THE PROBLEM: Look at each line of the listing. Copy those that hold the string "באצטדיונים".

··· DATA UNDER STUDY ···

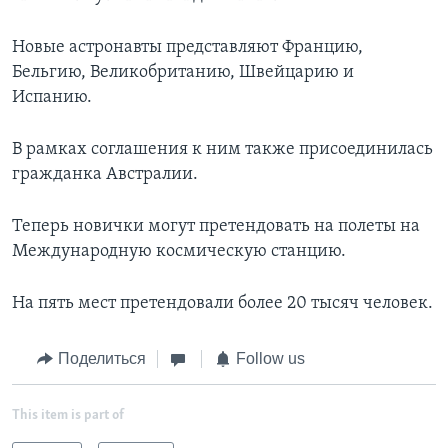
Новые астронавты представляют Францию,
Бельгию, Великобританию, Швейцарию и
Испанию.
В рамках соглашения к ним также присоединилась
гражданка Австралии.
Теперь новички могут претендовать на полеты на
Международную космическую станцию.
На пять мест претендовали более 20 тысяч человек.
Поделиться
Follow us
This item is part of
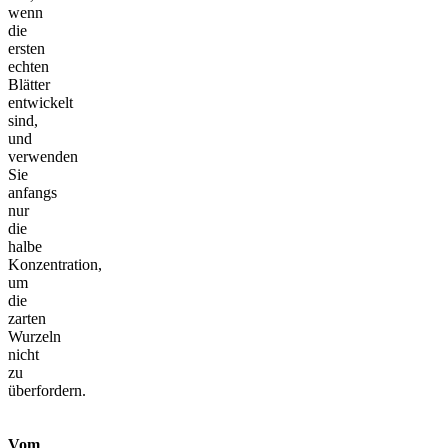
wenn
die
ersten
echten
Blätter
entwickelt
sind,
und
verwenden
Sie
anfangs
nur
die
halbe
Konzentration,
um
die
zarten
Wurzeln
nicht
zu
überfordern.
Vom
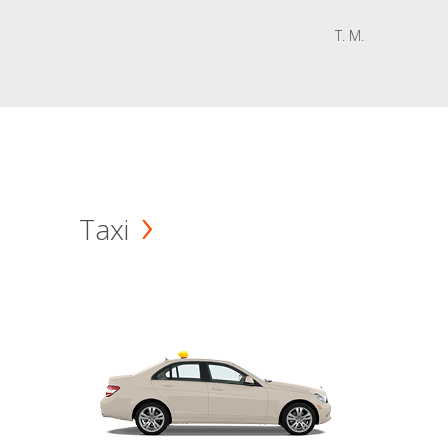
T. M.
Taxi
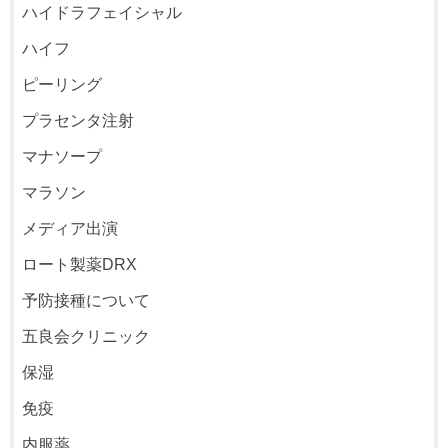
ハイドラフェイシャル
ハイフ
ピーリング
プラセンタ注射
マナソープ
マラソン
メディア出演
ロート製薬DRX
予防接種について
五良会クリニック
保湿
免疫
内服薬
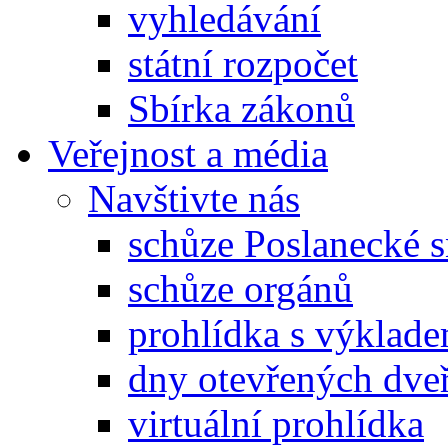
vyhledávání
státní rozpočet
Sbírka zákonů
Veřejnost a média
Navštivte nás
schůze Poslanecké
schůze orgánů
prohlídka s výklad
dny otevřených dveř
virtuální prohlídka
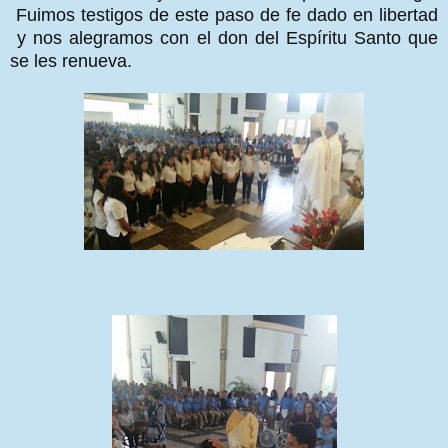
Fuimos testigos de este paso de fe dado en libertad
y nos alegramos con el don del Espíritu Santo que
se les renueva.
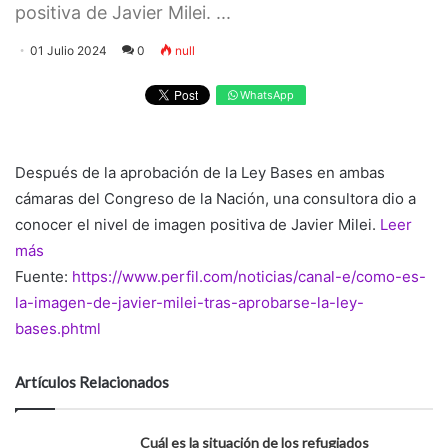
positiva de Javier Milei. ...
01 Julio 2024
0
null
WhatsApp
Después de la aprobación de la Ley Bases en ambas
cámaras del Congreso de la Nación, una consultora dio a
conocer el nivel de imagen positiva de Javier Milei.
Leer
más
Fuente:
https://www.perfil.com/noticias/canal-e/como-es-
la-imagen-de-javier-milei-tras-aprobarse-la-ley-
bases.phtml
Artículos Relacionados
Cuál es la situación de los refugiados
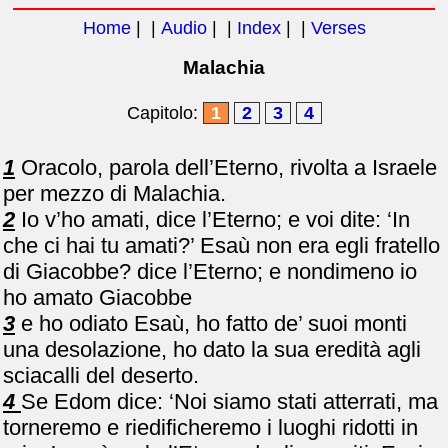
Home
| |
Audio
| |
Index
| |
Verses
Malachia
Capitolo:
1
2
3
4
1
Oracolo, parola dell’Eterno, rivolta a Israele
per mezzo di Malachia.
2
Io v’ho amati, dice l’Eterno; e voi dite: ‘In
che ci hai tu amati?’ Esaù non era egli fratello
di Giacobbe? dice l’Eterno; e nondimeno io
ho amato Giacobbe
3
e ho odiato Esaù, ho fatto de’ suoi monti
una desolazione, ho dato la sua eredità agli
sciacalli del deserto.
4
Se Edom dice: ‘Noi siamo stati atterrati, ma
torneremo e riedificheremo i luoghi ridotti in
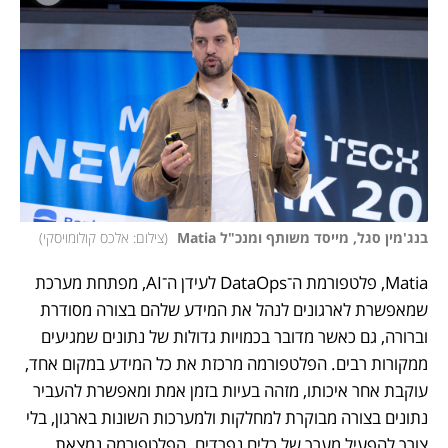
בנג'מין סגל, מייסד משותף ומנכ"ל Matia 
(
צילום: אלכס קולומויסקי
)
Matia, פלטפורמת ה־DataOps לעידן ה־AI, מפתחת מערכת 
שמאפשרת לארגונים לנהל את המידע שלהם בצורה מסודרת 
וברורה, גם כאשר מדובר בכמויות גדולות של נתונים שמגיעים 
ממקורות רבים. הפלטפורמה מרכזת את כל המידע במקום אחד, 
עוקבת אחר איכותו, מזהה בעיות בזמן אמת ומאפשרת להעביר 
נתונים בצורה מבוקרת למחלקות ולמערכות השונות בארגון, בלי 
צורך להפעיל מערך של כלים נפרדים. הפלטפורמה נמצאת 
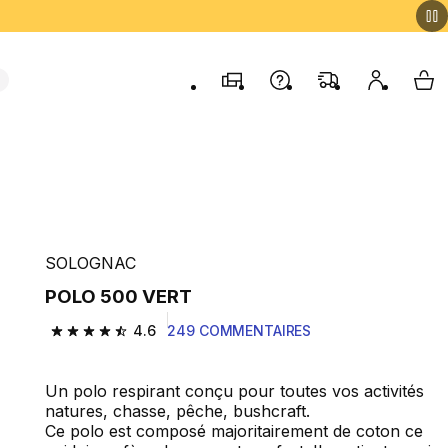
Magasins
Contactez-nous
FAQ
Mon comp
My 
SOLOGNAC
POLO 500 VERT
4.6
249 COMMENTAIRES
4.6 out of 5 stars from 249 reviews
Un polo respirant conçu pour toutes vos activités
natures, chasse, pêche, bushcraft.
Ce polo est composé majoritairement de coton ce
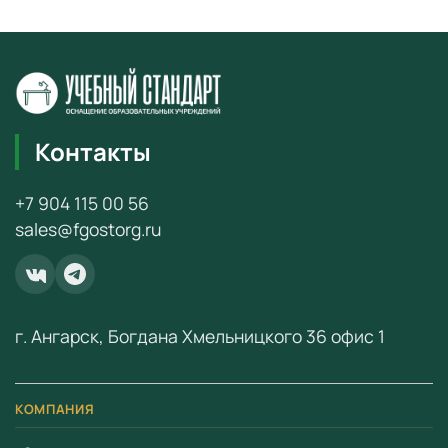
Контакты
+7 904 115 00 56
sales@fgostorg.ru
г. Ангарск, Богдана Хмельницкого 36 офис 1
КОМПАНИЯ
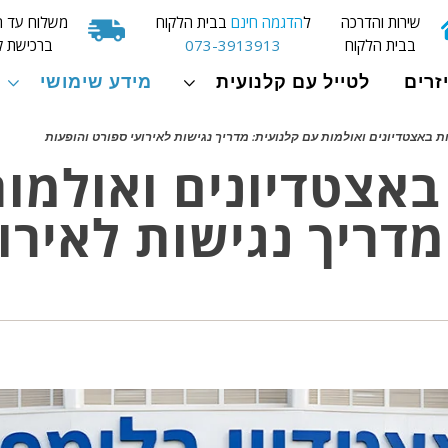
שירות והדרכה
ל
הדגמה חינם
בבית הלקוח
משלוח עד ה
בבית הלקוח
073-3913913
ברכישת ק
זרים
לטייל עם קלנועית
מידע שימושי
ת באצטדיונים ואולמות עם קלנועית: מדריך נגישות לאירועי ספורט והופעות
באצטדיונים ואולמו
מדריך נגישות לאירו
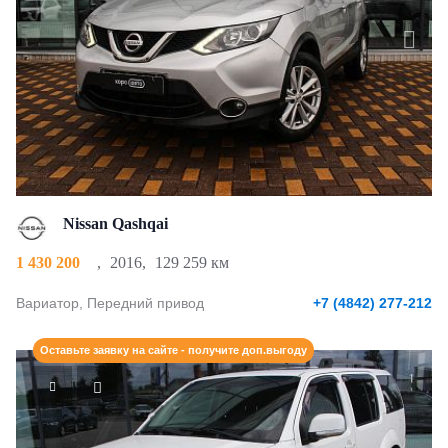
Nissan Qashqai
1 430 200
,
2016
,
129 259 км
Вариатор, Передний привод
+7 (4842) 277-212
Оставьте заявку на сайте - получите доп.выгоду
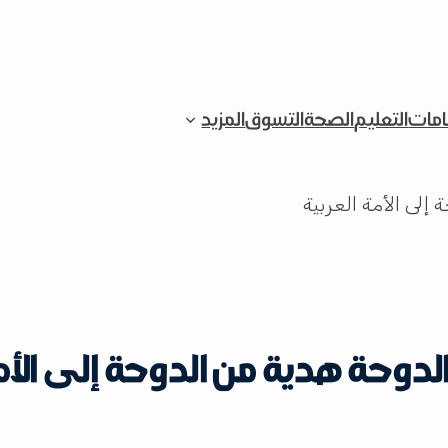
قامات
التعليم
الصحة
التسوق
المزيد
دوحة هدية من الدوحة إلى الأمة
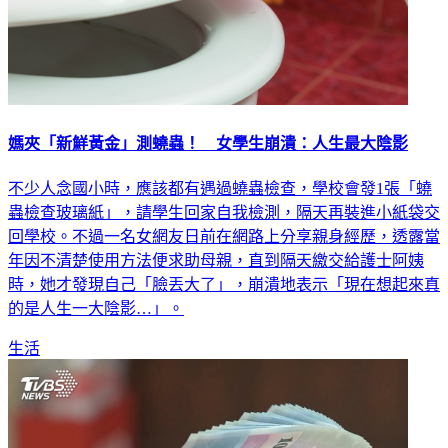
媽夾「新鮮黃金」測蟯蟲！ 女學生崩潰：人生最大陰影
不少人念國小時，應該都有遇過蟯蟲檢查，學校會發1張「蟯
蟲檢查玻璃紙」，請學生回家自我檢測，隔天再裝進小紙袋交
回學校。不過一名女網友日前在網路上分享親身經歷，透露當
年因不清楚使用方法便求助母親，直到隔天繳交給護士阿姨
時，她才發現自己「臉丟大了」，崩潰地表示「現在想起來真
的是人生一大陰影…」。
生活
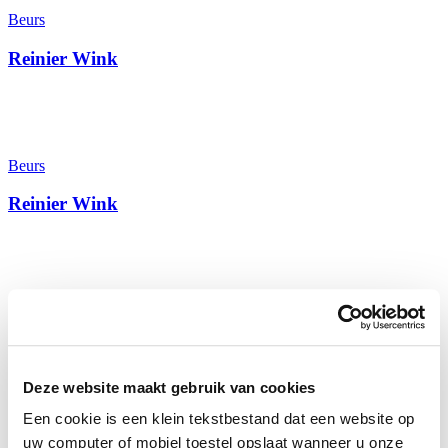
Beurs
Reinier Wink
Beurs
Reinier Wink
Beurs
Thomas Prechal
Deze website maakt gebruik van cookies
Een cookie is een klein tekstbestand dat een website op
uw computer of mobiel toestel opslaat wanneer u onze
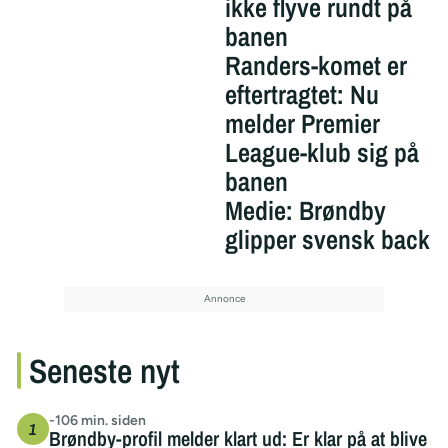
ikke flyve rundt på
banen
Randers-komet er
eftertragtet: Nu
melder Premier
League-klub sig på
banen
Medie: Brøndby
glipper svensk back
Seneste nyt
-106 min. siden
Brøndby-profil melder klart ud: Er klar på at blive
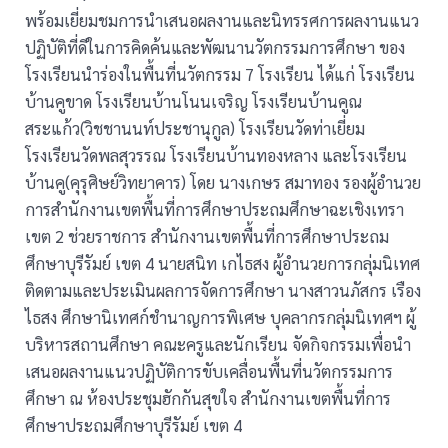
พร้อมเยี่ยมชมการนำเสนอผลงานและนิทรรศการผลงานแนว
ปฏิบัติที่ดีในการคิดค้นและพัฒนานวัตกรรมการศึกษา ของ
โรงเรียนนำร่องในพื้นที่นวัตกรรม 7 โรงเรียน ได้แก่ โรงเรียน
บ้านคูขาด โรงเรียนบ้านโนนเจริญ โรงเรียนบ้านคูณ
สระแก้ว(วิชชานนท์ประชานุกูล) โรงเรียนวัดท่าเยี่ยม
โรงเรียนวัดพลสุวรรณ โรงเรียนบ้านทองหลาง และโรงเรียน
บ้านคู(คุรุศิษย์วิทยาคาร) โดย นางเกษร สมาทอง รองผู้อำนวย
การสำนักงานเขตพื้นที่การศึกษาประถมศึกษาฉะเชิงเทรา
เขต 2 ช่วยราชการ สำนักงานเขตพื้นที่การศึกษาประถม
ศึกษาบุรีรัมย์ เขต 4 นายสนิท เกไธสง ผู้อำนวยการกลุ่มนิเทศ
ติดตามและประเมินผลการจัดการศึกษา นางสาวนภัสกร เรือง
ไธสง ศึกษานิเทศก์ชำนาญการพิเศษ บุคลากรกลุ่มนิเทศฯ ผู้
บริหารสถานศึกษา คณะครูและนักเรียน จัดกิจกรรมเพื่อนำ
เสนอผลงานแนวปฏิบัติการขับเคลื่อนพื้นที่นวัตกรรมการ
ศึกษา ณ ห้องประชุมฮักกันสุขใจ สำนักงานเขตพื้นที่การ
ศึกษาประถมศึกษาบุรีรัมย์ เขต 4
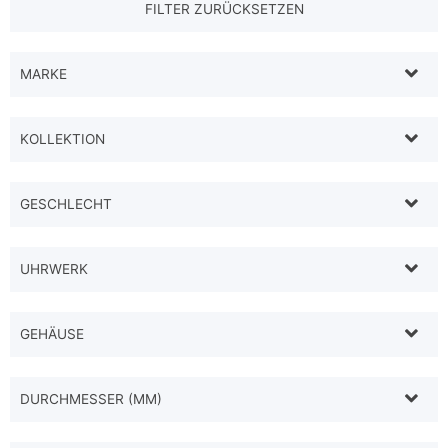
MARKE
KOLLEKTION
GESCHLECHT
UHRWERK
GEHÄUSE
DURCHMESSER (MM)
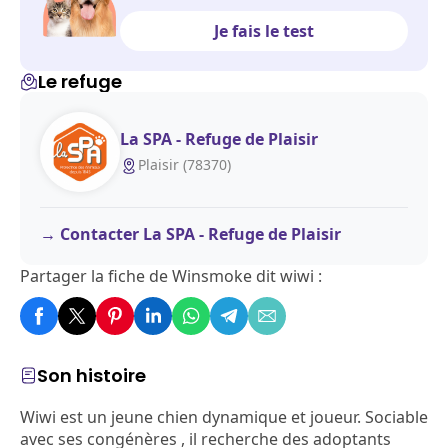
Je fais le test
Le refuge
La SPA - Refuge de Plaisir
Plaisir (78370)
Contacter La SPA - Refuge de Plaisir
Partager la fiche de Winsmoke dit wiwi :
Son histoire
Wiwi est un jeune chien dynamique et joueur. Sociable
avec ses congénères , il recherche des adoptants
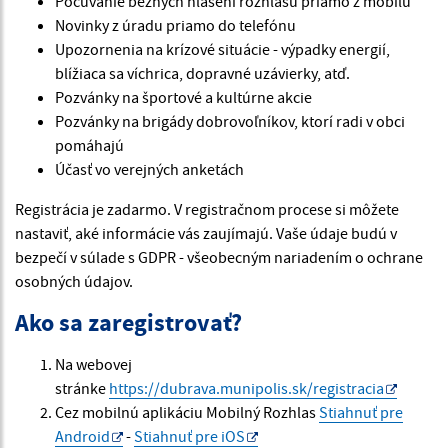
Počúvanie bežných hlásení rozhlasu priamo z mobilu
Novinky z úradu priamo do telefónu
Upozornenia na krízové situácie - výpadky energií,
blížiaca sa víchrica, dopravné uzávierky, atď.
Pozvánky na športové a kultúrne akcie
Pozvánky na brigády dobrovoľníkov, ktorí radi v obci
pomáhajú
Účasť vo verejných anketách
Registrácia je zadarmo. V registračnom procese si môžete
nastaviť, aké informácie vás zaujímajú. Vaše údaje budú v
bezpečí v súlade s GDPR - všeobecným nariadením o ochrane
osobných údajov.
Ako sa zaregistrovať?
Na webovej
stránke
https://dubrava.munipolis.sk/registracia
Cez mobilnú aplikáciu Mobilný Rozhlas
Stiahnuť pre
Android
-
Stiahnuť pre iOS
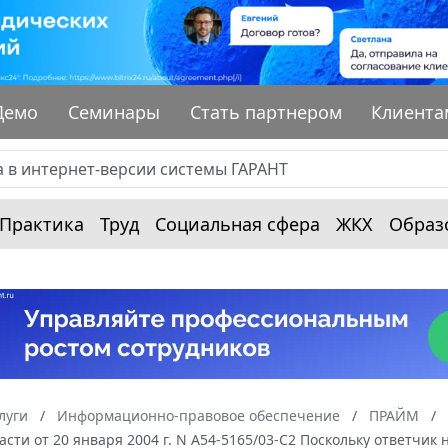
Демо
Семинары
Стать партнером
Клиента
Практика
Труд
Социальная сфера
ЖКХ
Образ
луги
Информационно-правовое обеспечение
ПРАЙМ
асти от 20 января 2004 г. N А54-5165/03-С2 Поскольку ответчи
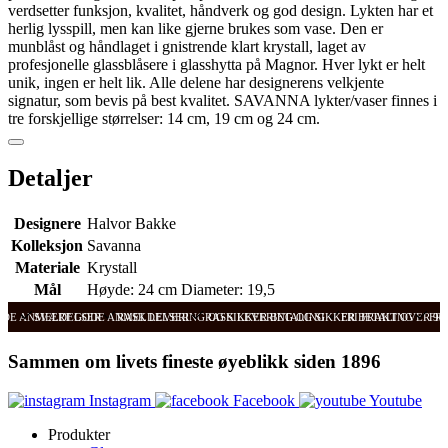
verdsetter funksjon, kvalitet, håndverk og god design. Lykten har et
herlig lysspill, men kan like gjerne brukes som vase. Den er
munblåst og håndlaget i gnistrende klart krystall, laget av
profesjonelle glassblåsere i glasshytta på Magnor. Hver lykt er helt
unik, ingen er helt lik. Alle delene har designerens velkjente
signatur, som bevis på best kvalitet. SAVANNA lykter/vaser finnes i
tre forskjellige størrelser: 14 cm, 19 cm og 24 cm.
Detaljer
Designere
Halvor Bakke
Kolleksjon
Savanna
Materiale
Krystall
Mål
Høyde: 24 cm Diameter: 19,5
ODE ANMELDELSER
SVÆRT GODE ANMELDELSER
RASK LEVERING OG SIKKER BETALING
RASK LEVERING OG SIKKER BETALING
FRI FRAKT OVER 99
FRI
Sammen om livets fineste øyeblikk siden 1896
Instagram
Facebook
Youtube
Produkter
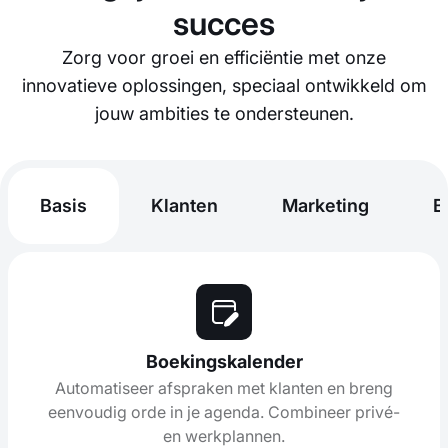
succes
Zorg voor groei en efficiëntie met onze
innovatieve oplossingen, speciaal ontwikkeld om
jouw ambities te ondersteunen.
Basis
Klanten
Marketing
B
Boekingskalender
Automatiseer afspraken met klanten en breng
eenvoudig orde in je agenda. Combineer privé-
en werkplannen.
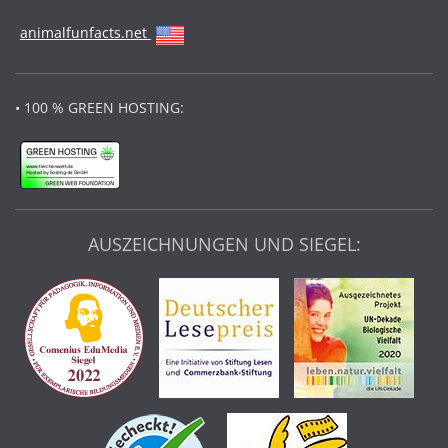
animalfunfacts.net
• 100 % GREEN HOSTING:
AUSZEICHNUNGEN UND SIEGEL:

···

TASK OUTPUT:
ת באצטדיונים ואולמות עם קלנועית: מדריך נגישות לאירועי ספורט והופעות
באצטדיונים ואולמו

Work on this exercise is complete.